Thanks again for the fast response and help!

xoofx commented

Changing the struct to a class is unideal for my situation which requires the use of structs for performance.

Yeah, Tomlyn was not really designed with performance in mind ๐Ÿ™‚ (the parser is not wasting GC but otherwise, it's using reflection when mapping to .NET objects which kills quickly performance anyway...) but mainly to help loading easily config files, hence why I didn't bothered with structs (afair)

If you point me in the right direction, I can take a look and attempt a PR when I get some time, if you're open to adding support for structs.

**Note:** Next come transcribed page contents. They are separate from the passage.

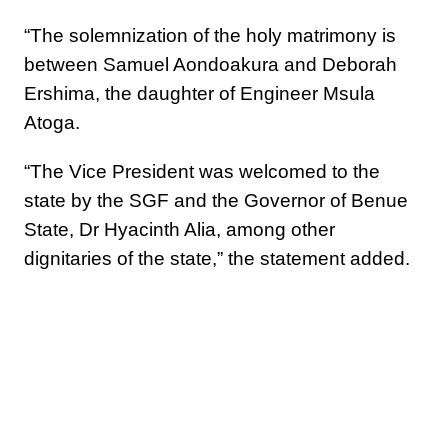
“The solemnization of the holy matrimony is
between Samuel Aondoakura and Deborah
Ershima, the daughter of Engineer Msula
Atoga.
“The Vice President was welcomed to the
state by the SGF and the Governor of Benue
State, Dr Hyacinth Alia, among other
dignitaries of the state,” the statement added.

@xoofx I just wanted to follow up and see if you would be accept a PR that added support for structs. Let me share my use case: I am a game developer who uses toml + tomlyn for game data. Right now I use toml to define mods. A lot of the built-in Unity data types as well as our own custom data types are structs for various reasons ranging from performance to the need to pass by value a lot. So, while the class hack works for now, it's unideal for our project needs long term. Let me know what you think! I am happy to give it a go, but wanted to run it by you before attempting a PR.

xoofx commented

If you point me in the right direction, I can take a look and attempt a PR when I get some time, if you're open to adding support for structs.

My apologize, forgot to come back to you.

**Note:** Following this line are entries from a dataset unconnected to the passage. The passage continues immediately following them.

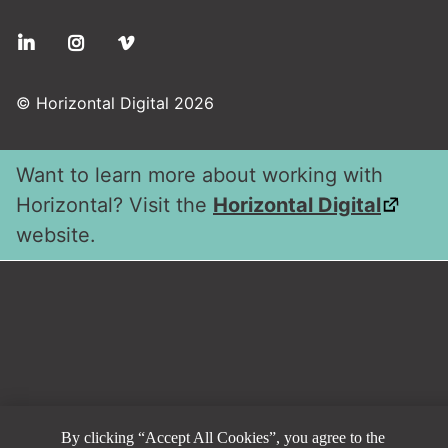
Social
© Horizontal Digital 2026
Want to learn more about working with
Horizontal? Visit the
Horizontal Digital
website.
By clicking “Accept All Cookies”, you agree to the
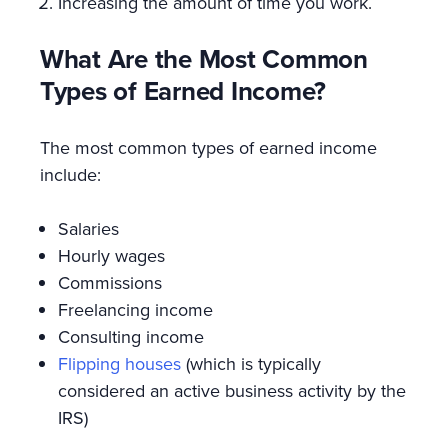
Increasing the amount of time you work.
What Are the Most Common
Types of Earned Income?
The most common types of earned income
include:
Salaries
Hourly wages
Commissions
Freelancing income
Consulting income
Flipping houses
(which is typically
considered an active business activity by the
IRS)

Most of the code is in SyntaxToModelTransform.

Then there is the code associated with list, primitives and managed object accessors (for example: StandardObjectDynamicAccessor)

The challenge for working with struct is that when you start to update a property/field and the target type is a struct, you would need to visit the stack of objects being written and apply the set on the parent objects (and so on, if the parent is the struct, you need to repeat this).

The class SyntaxToModelTransform contains the stack of objects being written to via _objectStack. I would believe that this could be used as is to traverse parent objects.

Thanks so much for this, I will take a look when I have some time and see if I can figure it out.